Finished the Chiwetel Ejiofor-narrated audiobook of
Piranesi by Susanna Clarke, and it turns out I had remembered way less of this book than I'd thought?? The parts that had stuck with me were the descriptions of the labyrinthine House and the world within, as the narrator understood it, and more or less the mystery of
( spoilers ahoy. ) Makes a very good audiobook!
Read
One Day in the Life of Ivan Denisovich by Aleksandr Solzhenitsyn, a 1962 novella following the titular Ivan Denisovich Shukhov, a political prisoner, through one day of life in a Stalin-era gulag. (Solzhenitsyn himself was a prisoner from 1945 to 1953.) A short but slow read, dense with small, compelling details.
Currently reading
The Mother's Recompense by Edith Wharton, a 1925 novel about the return of a prodigal mother to New York and her now-adult daughter after pulling a reverse Ellen Olenska (leaving her husband and moving to Europe) almost two decades earlier.
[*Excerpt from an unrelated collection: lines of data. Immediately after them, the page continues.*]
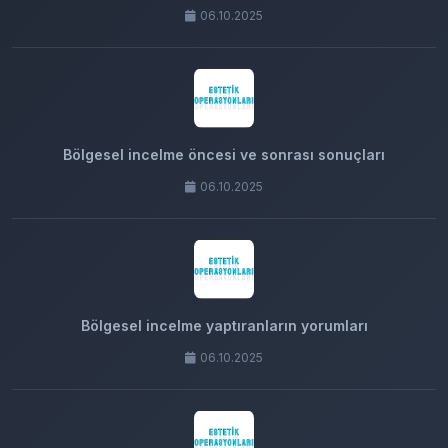
06.10.2025
Bölgesel incelme öncesi ve sonrası sonuçları
06.10.2025
Bölgesel incelme yaptıranların yorumları
06.10.2025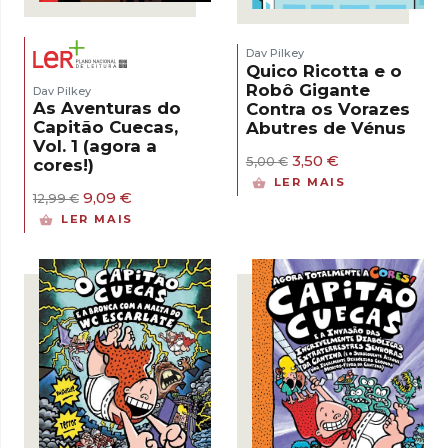
Dav Pilkey
Quico Ricotta e o
Robô Gigante
Dav Pilkey
As Aventuras do
Contra os Vorazes
Capitão Cuecas,
Abutres de Vénus
Vol. 1 (agora a
O
O
3,50
€
5,00
€
cores!)
preço
preço
LER MAIS
original
atual
O
O
9,09
€
12,99
€
era:
é:
preço
preço
LER MAIS
5,00 €.
3,50 €.
original
atual
era:
é:
12,99 €.
9,09 €.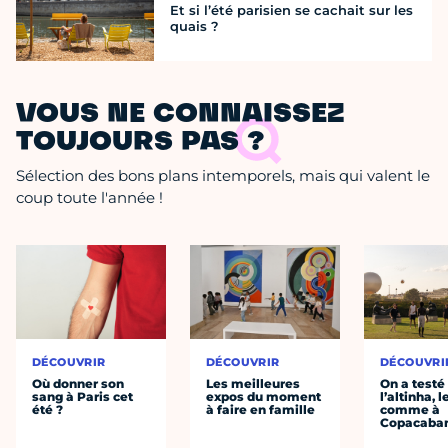
Et si l’été parisien se cachait sur les
quais ?
VOUS NE CONNAISSEZ
TOUJOURS PAS ?
Sélection des bons plans intemporels, mais qui valent le
coup toute l'année !
DÉCOUVRIR
DÉCOUVRIR
DÉCOUVRI
Où donner son
Les meilleures
On a testé
sang à Paris cet
expos du moment
l’altinha, l
été ?
à faire en famille
comme à
Copacaba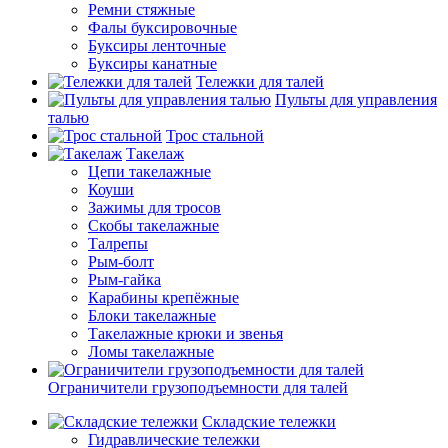
Ремни стяжные
Фалы буксировочные
Буксиры ленточные
Буксиры канатные
Тележки для талей
Пульты для управления
талью
Трос стальной
Такелаж
Цепи такелажные
Коуши
Зажимы для тросов
Скобы такелажные
Талрепы
Рым-болт
Рым-гайка
Карабины крепёжные
Блоки такелажные
Такелажные крюки и звенья
Ломы такелажные
Ограничители грузоподъемности для талей
Складские тележки
Гидравлические тележки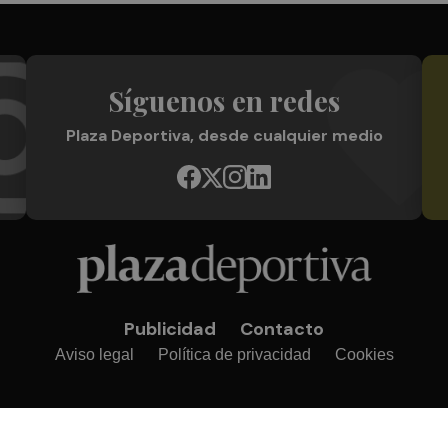
Síguenos en redes
Plaza Deportiva, desde cualquier medio
Publicidad
Contacto
Aviso legal
Política de privacidad
Cookies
It's interesting how much WWI looms over this book, so far, especially because I associate Wharton so much more with the Gilded Age than the 1920s, which is when most of her novels were actually published.
Have just started
Cloistered: My Years as a Nun by Catherine Coldstream, a memoir about joining a strict Carmelite order of contemplative (read: silent) nuns in the north of England as a recently bereaved twenty-something in 1989 and - per the opening scene - literally fleeing into the night to escape it twelve years later.